Assigned task - Using the data below, gather each line that includes the word "goles".

The input -
============================================================

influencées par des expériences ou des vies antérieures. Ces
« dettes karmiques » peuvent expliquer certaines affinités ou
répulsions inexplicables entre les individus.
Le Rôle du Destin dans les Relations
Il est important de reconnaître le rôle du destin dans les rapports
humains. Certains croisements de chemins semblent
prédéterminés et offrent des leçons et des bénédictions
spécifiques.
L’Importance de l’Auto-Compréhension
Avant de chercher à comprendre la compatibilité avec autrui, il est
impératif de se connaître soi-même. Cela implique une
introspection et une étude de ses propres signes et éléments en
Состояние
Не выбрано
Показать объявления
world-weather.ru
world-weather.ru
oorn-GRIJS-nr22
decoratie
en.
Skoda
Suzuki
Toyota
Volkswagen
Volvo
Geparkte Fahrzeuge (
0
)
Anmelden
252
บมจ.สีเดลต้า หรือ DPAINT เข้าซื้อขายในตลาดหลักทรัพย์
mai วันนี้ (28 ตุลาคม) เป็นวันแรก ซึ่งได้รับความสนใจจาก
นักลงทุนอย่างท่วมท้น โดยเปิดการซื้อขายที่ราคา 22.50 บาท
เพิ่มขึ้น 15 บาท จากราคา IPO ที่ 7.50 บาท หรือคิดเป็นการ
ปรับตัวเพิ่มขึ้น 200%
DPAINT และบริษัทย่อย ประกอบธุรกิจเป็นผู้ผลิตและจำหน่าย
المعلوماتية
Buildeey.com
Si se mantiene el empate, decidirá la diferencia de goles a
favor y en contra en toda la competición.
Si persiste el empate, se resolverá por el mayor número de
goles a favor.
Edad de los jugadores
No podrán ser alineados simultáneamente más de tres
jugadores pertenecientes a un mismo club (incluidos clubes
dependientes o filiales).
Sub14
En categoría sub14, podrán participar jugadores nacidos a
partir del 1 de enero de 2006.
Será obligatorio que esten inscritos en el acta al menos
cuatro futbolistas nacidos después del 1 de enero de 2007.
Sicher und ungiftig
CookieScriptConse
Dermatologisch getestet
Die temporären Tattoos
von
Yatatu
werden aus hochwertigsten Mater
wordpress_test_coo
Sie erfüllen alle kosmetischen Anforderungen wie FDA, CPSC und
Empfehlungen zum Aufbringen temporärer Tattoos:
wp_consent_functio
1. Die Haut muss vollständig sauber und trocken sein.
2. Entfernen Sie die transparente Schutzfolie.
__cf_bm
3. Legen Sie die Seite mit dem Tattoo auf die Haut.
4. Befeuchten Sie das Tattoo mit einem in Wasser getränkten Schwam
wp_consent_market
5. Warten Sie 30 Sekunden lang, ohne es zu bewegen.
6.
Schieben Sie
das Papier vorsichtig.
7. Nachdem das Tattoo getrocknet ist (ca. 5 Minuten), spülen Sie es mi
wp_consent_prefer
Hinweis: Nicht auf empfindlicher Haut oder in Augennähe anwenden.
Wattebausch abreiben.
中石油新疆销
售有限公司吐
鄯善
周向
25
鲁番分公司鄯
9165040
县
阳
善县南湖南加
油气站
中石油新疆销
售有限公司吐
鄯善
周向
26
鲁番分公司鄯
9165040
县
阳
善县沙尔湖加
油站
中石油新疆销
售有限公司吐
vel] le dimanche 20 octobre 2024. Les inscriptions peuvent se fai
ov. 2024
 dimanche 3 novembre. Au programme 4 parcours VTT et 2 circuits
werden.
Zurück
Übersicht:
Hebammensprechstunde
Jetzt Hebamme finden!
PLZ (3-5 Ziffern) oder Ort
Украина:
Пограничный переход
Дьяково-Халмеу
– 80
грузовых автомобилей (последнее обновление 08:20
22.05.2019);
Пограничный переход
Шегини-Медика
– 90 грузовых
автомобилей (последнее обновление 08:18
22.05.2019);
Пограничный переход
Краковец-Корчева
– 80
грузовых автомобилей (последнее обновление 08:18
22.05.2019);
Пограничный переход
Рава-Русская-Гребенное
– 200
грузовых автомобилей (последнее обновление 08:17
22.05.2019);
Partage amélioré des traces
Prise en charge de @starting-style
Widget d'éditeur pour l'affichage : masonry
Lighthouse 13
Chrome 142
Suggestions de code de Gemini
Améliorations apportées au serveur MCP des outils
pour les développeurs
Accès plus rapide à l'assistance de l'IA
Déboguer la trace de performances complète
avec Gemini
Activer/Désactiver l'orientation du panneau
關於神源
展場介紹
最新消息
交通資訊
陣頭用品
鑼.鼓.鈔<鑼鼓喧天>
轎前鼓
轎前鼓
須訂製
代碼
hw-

============================================================

Response to the task -
Si se mantiene el empate, decidirá la diferencia de goles a
goles a favor.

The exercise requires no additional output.